Add a small lifetime rule for the published GC worker.  Protect the
published pointer with a dedicated rwsem, let readers acquire a
refcounted reference before dereferencing it, clear the published pointer
before stopping the worker, and wait for all borrowed references before
freeing the object.  Route the waitqueue, scalar, and sysfs users that
dereference the GC worker through the same borrow/release helpers.

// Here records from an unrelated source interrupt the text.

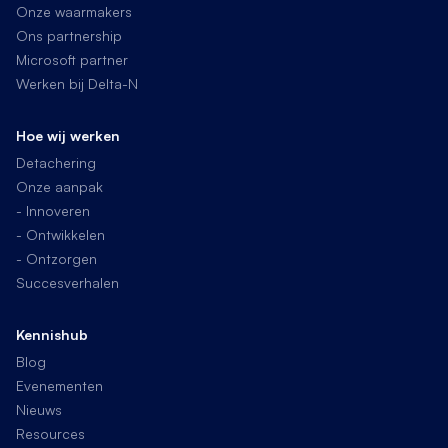
Onze waarmakers
Ons partnership
Microsoft partner
Werken bij Delta-N
Hoe wij werken
Detachering
Onze aanpak
- Innoveren
- Ontwikkelen
- Ontzorgen
Succesverhalen
Kennishub
Blog
Evenementen
Nieuws
Resources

Sanitizer validation reported:
KASAN slab-use-after-free in _raw_spin_lock_irqsave()
Read of size 1
Call trace:
  dump_stack_lvl() (?:?)
  print_address_description() (mm/kasan/report.c:373)
  _raw_spin_lock_irqsave() (?:?)
  print_report() (?:?)
  __virt_addr_valid() (?:?)
  srso_alias_return_thunk() (arch/x86/include/asm/nospec-branch.h:375)
  kasan_addr_to_slab() (mm/kasan/common.c:45)
  kasan_report() (?:?)
  __kasan_check_byte() (mm/kasan/common.c:571)
  lock_acquire() (?:?)
  rcu_is_watching() (?:?)
  prepare_to_wait() (kernel/sched/wait.c:248)
  f2fs_balance_fs() (fs/f2fs/segment.c:448)
  f2fs_write_single_data_page() (fs/f2fs/f2fs.h:4184)
  do_raw_spin_lock() (?:?)
  find_held_lock() (kernel/locking/lockdep.c:5340)
  folio_mkclean() (?:?)
  f2fs_write_cache_pages() (fs/f2fs/data.c:3238)
  __lock_acquire() (kernel/locking/lockdep.c:5077)
  unwind_next_frame() (?:?)
  arch_stack_walk() (?:?)
  __f2fs_write_data_pages() (fs/f2fs/data.c:3565)
  validate_chain() (kernel/locking/lockdep.c:3861)
  insert_work() (kernel/workqueue.c:2220)
  do_writepages() (mm/page-writeback.c:2560)
  filemap_writeback() (mm/filemap.c:371)
  __queue_work() (kernel/workqueue.c:2275)
  file_write_and_wait_range() (?:?)
  f2fs_do_sync_file() (fs/f2fs/file.c:285)
  __lock_release() (kernel/locking/lockdep.c:5511)
  f2fs_sync_file() (fs/f2fs/f2fs.h:3781)
  do_fsync() (fs/sync.c:204)
  __x64_sys_fsync() (?:?)
  do_syscall_64() (arch/x86/entry/syscall_64.c:87)
  entry_SYSCALL_64_after_hwframe() (?:?)
  kasan_save_stack() (mm/kasan/common.c:52)
  kasan_save_track() (mm/kasan/common.c:74)
  __kasan_kmalloc() (?:?)
  f2fs_start_gc_thread() (fs/f2fs/gc.c:197)
  f2fs_fill_super() (fs/f2fs/super.c:4975)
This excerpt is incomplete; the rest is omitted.